**Supplied material:**
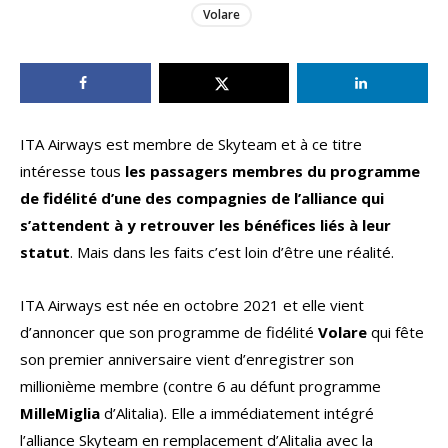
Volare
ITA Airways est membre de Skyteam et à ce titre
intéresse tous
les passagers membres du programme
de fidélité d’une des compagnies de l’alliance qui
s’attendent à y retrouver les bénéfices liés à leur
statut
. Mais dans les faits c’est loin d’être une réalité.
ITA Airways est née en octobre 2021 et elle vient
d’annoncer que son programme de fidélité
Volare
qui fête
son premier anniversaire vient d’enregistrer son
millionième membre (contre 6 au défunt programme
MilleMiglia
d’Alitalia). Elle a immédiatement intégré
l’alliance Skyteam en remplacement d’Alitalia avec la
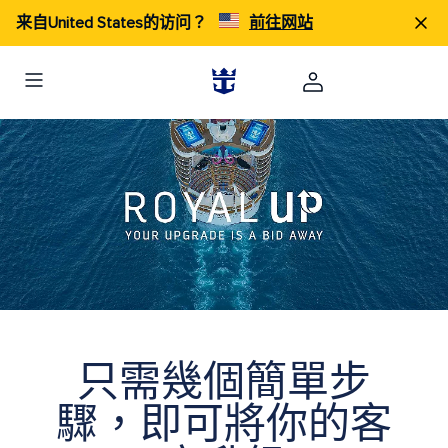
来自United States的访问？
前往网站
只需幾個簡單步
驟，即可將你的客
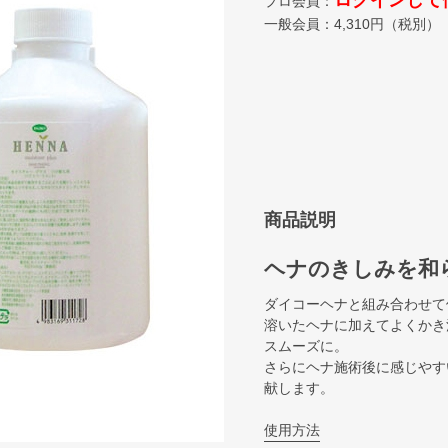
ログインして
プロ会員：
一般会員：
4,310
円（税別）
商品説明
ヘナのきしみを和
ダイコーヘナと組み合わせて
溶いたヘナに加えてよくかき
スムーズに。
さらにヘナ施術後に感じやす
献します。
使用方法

**Task:** Say again, word for word, every line from the one with "de fidélité d’une" through the last line of the data above, minus the pictures.

**Response box:**
de fidélité d’une des compagnies de l’alliance qui
s’attendent à y retrouver les bénéfices liés à leur
statut
. Mais dans les faits c’est loin d’être une réalité.
ITA Airways est née en octobre 2021 et elle vient
d’annoncer que son programme de fidélité
Volare
qui fête
son premier anniversaire vient d’enregistrer son
millionième membre (contre 6 au défunt programme
MilleMiglia
d’Alitalia). Elle a immédiatement intégré
l’alliance Skyteam en remplacement d’Alitalia avec la
来自United States的访问？
前往网站
只需幾個簡單步
驟，即可將你的客
ログインして
プロ会員：
一般会員：
4,310
円（税別）
商品説明
ヘナのきしみを和
ダイコーヘナと組み合わせて
溶いたヘナに加えてよくかき
スムーズに。
さらにヘナ施術後に感じやす
献します。
使用方法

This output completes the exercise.